See my references.  Do the math.  The game you are describing has
only one set of paredo-optimal results.


> Again, I'm not implying that. I'm saying you should be worried about
> your own progress and your own issues first. If you are focused on
> how "you can get something from this other", that's not the focus I am
> talking about.

What else am I to conclude from a selfish focus on one's self,
with no worry about what others do?  I can, for example, focus
on feeding myself, while others starve.


> >> Measuring the greatest good is not done using any continuous
> >> increasing space of quantative measure. It's not even mathematical.
> >
> > You mean "I don't know the math which would enable me to model
> > that correctly".  8-).
> 
> I don't think there IS any math that would enable you to model that
> correctly. You don't even have a solid context to apply any measuring
> semantics.

Sure I do.  The avearge perception of "good".  Any given society
can vote on its meaning, and take the consensus decision as being
normative.


> >> You just can't "measure" or "know" this or usefully map it to any
> >> remotely rational or linear process. Approximations, in fact, may do
> >> more harm than good.
> > Definition (NIST : http://www.nist.gov/dads/HTML/monteCarlo.html )
> >       Monte Carlo Algorithim - A randomized algorithm that
> >       may produce incorrect results, but with bounded error
> >       probability.
> 
> What good is this for measuring "good"?
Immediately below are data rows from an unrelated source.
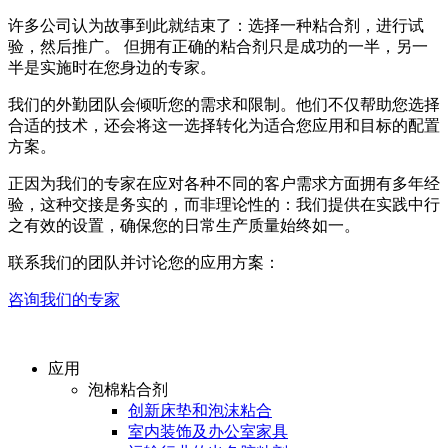
许多公司认为故事到此就结束了：选择一种粘合剂，进行试
验，然后推广。 但拥有正确的粘合剂只是成功的一半，另一
半是实施时在您身边的专家。
我们的外勤团队会倾听您的需求和限制。他们不仅帮助您选择
合适的技术，还会将这一选择转化为适合您应用和目标的配置
方案。
正因为我们的专家在应对各种不同的客户需求方面拥有多年经
验，这种交接是务实的，而非理论性的：我们提供在实践中行
之有效的设置，确保您的日常生产质量始终如一。
联系我们的团队并讨论您的应用方案：
咨询我们的专家
应用
泡棉粘合剂
创新床垫和泡沫粘合
室内装饰及办公室家具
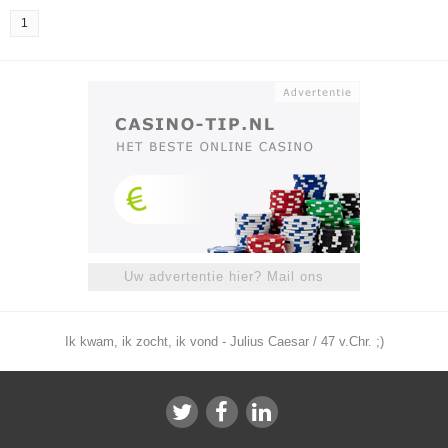
1
Uw advertentie hier? Mail ons
Ik kwam, ik zocht, ik vond - Julius Caesar / 47 v.Chr. ;)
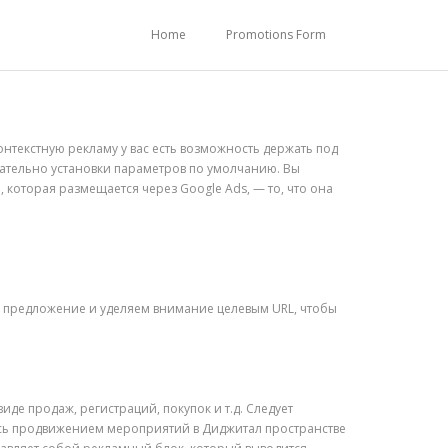
Home
Promotions Form
онтекстную рекламу у вас есть возможность держать под
ательно установки параметров по умолчанию. Вы
 которая размещается через Google Ads, — то, что она
 предложение и уделяем внимание целевым URL, чтобы
де продаж, регистраций, покупок и т.д. Следует
лась продвижением мероприятий в Диджитал пространстве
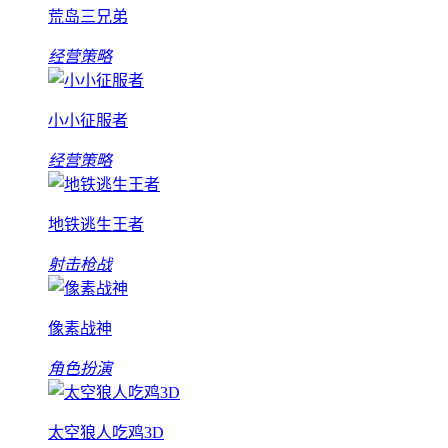
荒岛三兄弟
经营策略
小小征服者
经营策略
地铁逃生王者
射击枪战
像素战神
角色扮演
太空狼人吃鸡3D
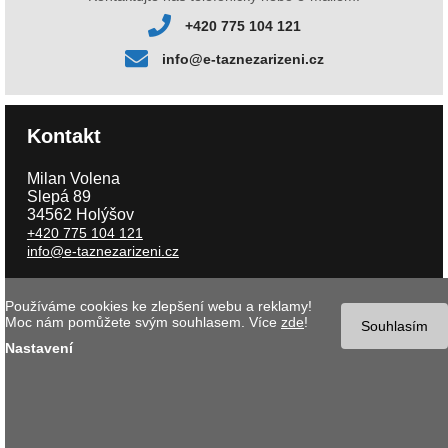
+420 775 104 121
info@e-taznezarizeni.cz
Kontakt
Milan Volena
Slepá 89
34562 Holýšov
+420 775 104 121
info@e-taznezarizeni.cz
Používáme cookies ke zlepšení webu a reklamy!
Copyright © 2026 e-taznezarizeni.cz | Aktualizace 07.08.2026 |
Tvorba
Moc nám pomůžete svým souhlasem. Více
zde
!
internetového obchodu
- MK software |
Nastavení cookies
Souhlasím
Nastavení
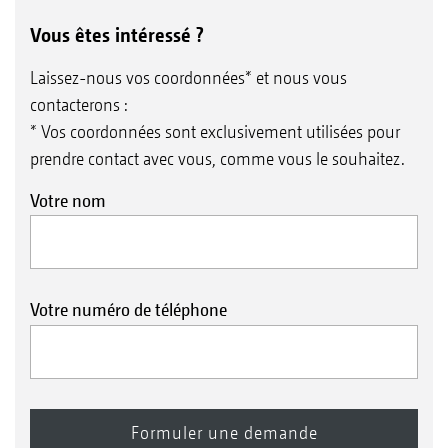
Vous êtes intéressé ?
Laissez-nous vos coordonnées* et nous vous
contacterons :
* Vos coordonnées sont exclusivement utilisées pour
prendre contact avec vous, comme vous le souhaitez.
Votre nom
Votre numéro de téléphone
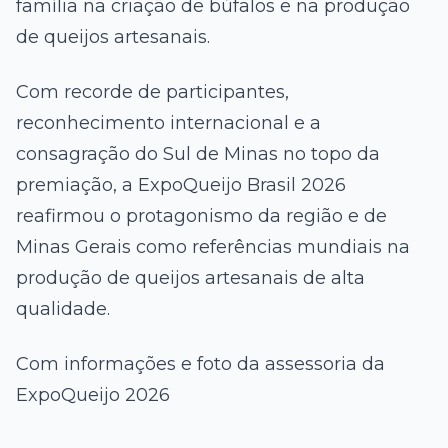
família na criação de búfalos e na produção
de queijos artesanais.
Com recorde de participantes,
reconhecimento internacional e a
consagração do Sul de Minas no topo da
premiação, a ExpoQueijo Brasil 2026
reafirmou o protagonismo da região e de
Minas Gerais como referências mundiais na
produção de queijos artesanais de alta
qualidade.
Com informações e foto da assessoria da
ExpoQueijo 2026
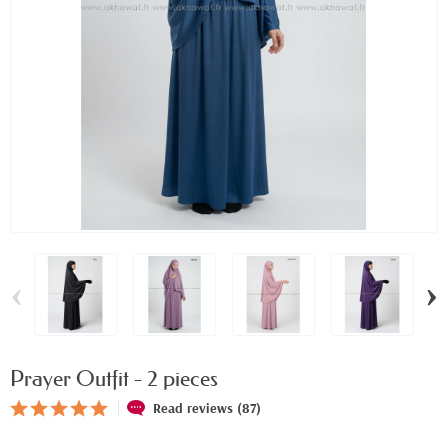
‹
›
Prayer Outfit - 2 pieces
Read reviews (87)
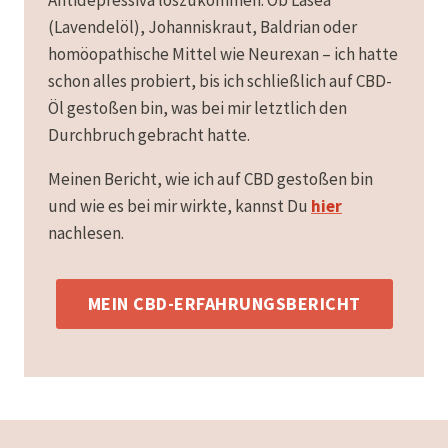
Antidepressiva loszukommen. Ob Lasea
(Lavendelöl), Johanniskraut, Baldrian oder
homöopathische Mittel wie Neurexan – ich hatte
schon alles probiert, bis ich schließlich auf CBD-
Öl gestoßen bin, was bei mir letztlich den
Durchbruch gebracht hatte.
Meinen Bericht, wie ich auf CBD gestoßen bin
und wie es bei mir wirkte, kannst Du
hier
nachlesen.
MEIN CBD-ERFAHRUNGSBERICHT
We already know how to measure good: it's 100 minus the precentage
deviation from the consensus.  What we're interested in now is in
arriving at a maximization function.


> > Respectfully: a tool may only do "more harm than good" if it is
> > used by someone who does not know how to use it correctly.
> 
> By the same boat, attemping to act on unknowable data about what
> is the "highest and best good" may do "more harm than good" if someone
> does not know how to approach this correctly.

Your insistance on "unknowability" is bizarre.


> It always was your duty to find the best yardstick by which to measure
> 'highest and best good'.

See above.


> >> > In order for a system top operate indefinitely, it must achieve
> >> > homeostasis.
> >>
> >> IYHO. ;)
> >
> > Definitionally.
> 
> Your definition. ;)

A definition I accept; I don't claim to have originated it.